Demande de justification

[12] En ce qui a trait à la demande de justification au sujet de l'assignation des sièges à bord du vol no 908 d'Air Canada entre Toronto et Fort Lauderdale, l'Office étudiera la réponse d'Air Canada à la demande de justification et la conclusion touchant le caractère abusif de l'obstacle tirée de la décision de l'Office. Pour déterminer s'il existe un obstacle abusif aux possibilités de déplacement de la personne visée dans la demande au sens de l'article 172 de la LTC, l'Office doit d'abord déterminer si les possibilités de déplacement de cette personne ont été restreintes ou limitées par un obstacle. Le cas échéant, l'Office doit alors décider si l'obstacle est abusif. Ce qui suit résume ce que l'Office peut envisager lorsqu'il détermine le caractère abusif des obstacles.

Démarche de l'Office pour déterminer si l'obstacle est abusif

[13] Si l'Office conclut qu'un élément du réseau de transport fédéral constitue un obstacle pour certaines personnes ayant une déficience, il doit par la suite déterminer si celui-ci est abusif, car ce n'est qu'à la suite d'une décision affirmative en ce sens qu'il peut enjoindre au fournisseur du service de transport de prendre les mesures qui s'imposent pour corriger la situation.

[14] Ainsi, dès que le demandeur établit dans sa demande qu'il y a obstacle aux possibilités de déplacement d'une personne ayant une déficience dans le réseau de transport fédéral, le fardeau de la preuve est déplacé vers le fournisseur du service de transport visé qui doit démontrer, selon la prépondérance des probabilités, que l'obstacle n'est pas abusif. À cette fin, il doit établir que la source de l'obstacle :

  • est rationnellement liée à un objectif légitime, par exemple aux objectifs établis dans la politique nationale des transports énoncée à l'article 5 de la LTC;
  • a été adoptée de bonne foi en croyant sincèrement qu'elle est nécessaire pour réaliser cet objectif légitime;
  • est raisonnablement nécessaire pour réaliser cet objectif, de sorte qu'il lui est impossible de répondre aux besoins de la personne ayant une déficience sans se voir imposer une contrainte excessive.

[15] Le fournisseur du service de transport doit démontrer que des efforts d'accommodement raisonnable ont été déployés, c'est-à-dire jusqu'à ce qu'il se soit vu imposer une contrainte excessive.
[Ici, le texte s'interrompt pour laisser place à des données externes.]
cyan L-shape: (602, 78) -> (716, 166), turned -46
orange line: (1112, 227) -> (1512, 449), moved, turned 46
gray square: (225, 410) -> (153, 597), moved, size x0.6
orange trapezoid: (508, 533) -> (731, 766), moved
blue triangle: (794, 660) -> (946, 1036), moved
Dans chaque cas, l'« accommodement raisonnable » varie dans une certaine mesure selon les circonstances et dépend d'un équilibre entre les intérêts des personnes ayant une déficience et ceux des fournisseurs de services. Il faut également tenir compte de l'importance et du caractère répétitif ou permanent de l'obstacle et de l'incidence de celui-ci sur les personnes ayant une déficience et sur les considérations et les responsabilités d'ordre commercial et opérationnel du fournisseur de services.
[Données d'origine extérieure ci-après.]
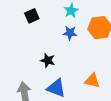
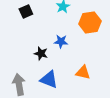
blue star: (70, 33) -> (61, 41), moved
[16] Dans la plupart des cas, plusieurs options s'offriront pour répondre aux besoins des personnes ayant une déficience ou d'un groupe ayant les mêmes caractéristiques. Dans chaque cas, la meilleure option est celle qui respecte la dignité de la personne, répond à ses besoins et promeut l'indépendance, l'intégration et la pleine participation des personnes ayant une déficience dans le réseau de transport fédéral. Tout compte fait, l'accommodement raisonnable se traduira par la solution la plus convenable qui n'imposera pas de contrainte excessive au fournisseur du service de transport.

[17] Afin d'établir qu'il est soumis à une contrainte excessive, le fournisseur du service de transport doit démontrer qu'il a considéré et déterminé qu'il n'y avait aucune autre solution pouvant mieux répondre aux besoins d'une personne ayant une déficience qui se trouve en présence d'un obstacle et qu'en raison de ces contraintes il serait déraisonnable, peu pratique, voire impossible, d'éliminer l'obstacle. À titre d'exemple de contraintes auxquelles sont soumis les fournisseurs de services visés et que l'Office pourrait examiner afin de déterminer si elles sont excessives, notons les suivantes : les questions structurales, de sécurité, d'ordre opérationnel, financier ou économique. Il peut également s'agir de mesures de sécurité que les transporteurs doivent adopter et mettre en œuvre, d'horaires ou d'indicateurs qu'ils tentent de respecter pour des raisons commerciales, de la configuration du matériel et d'incidences d'ordre économique qu'entraînerait l'adaptation des services. Ces contraintes peuvent avoir une incidence sur les personnes ayant une déficience, car elles pourraient ne pas être en mesure de voyager avec leur propre fauteuil roulant, être obligées d'arriver à l'aérogare plus tôt pour l'embarquement, et devoir attendre plus longtemps que les personnes n'ayant pas de déficience pour obtenir de l'assistance au débarquement.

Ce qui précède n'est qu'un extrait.